• **Saved entries**
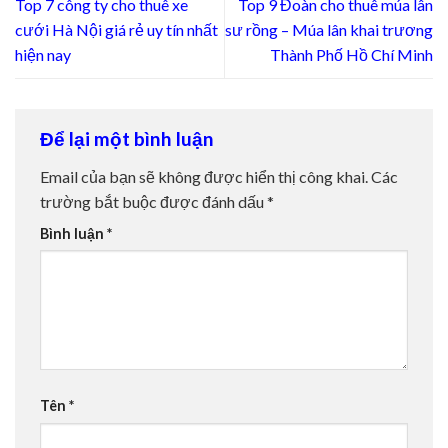
Top 7 công ty cho thuê xe
Top 9 Đoàn cho thuê múa lân
cưới Hà Nội giá rẻ uy tín nhất
sư rồng – Múa lân khai trương
hiện nay
Thành Phố Hồ Chí Minh
Để lại một bình luận
Email của bạn sẽ không được hiển thị công khai.
Các
trường bắt buộc được đánh dấu
*
Bình luận
*
Tên
*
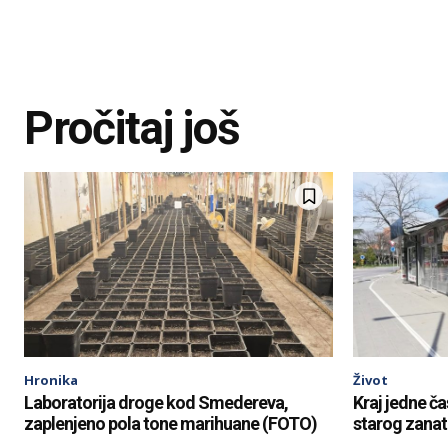
Pročitaj još
Hronika
Život
Laboratorija droge kod Smedereva,
Kraj jedne ča
zaplenjeno pola tone marihuane (FOTO)
starog zana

• **Instructions for the task**
All entries need to be duplicated exactly, apart from the images.

• **Answer for the task**
Top 7 công ty cho thuê xe
Top 9 Đoàn cho thuê múa lân
cưới Hà Nội giá rẻ uy tín nhất
sư rồng – Múa lân khai trương
hiện nay
Thành Phố Hồ Chí Minh
Để lại một bình luận
Email của bạn sẽ không được hiển thị công khai.
Các
trường bắt buộc được đánh dấu
*
Bình luận
*
Tên
*
Pročitaj još
Hronika
Život
Laboratorija droge kod Smedereva,
Kraj jedne ča
zaplenjeno pola tone marihuane (FOTO)
starog zana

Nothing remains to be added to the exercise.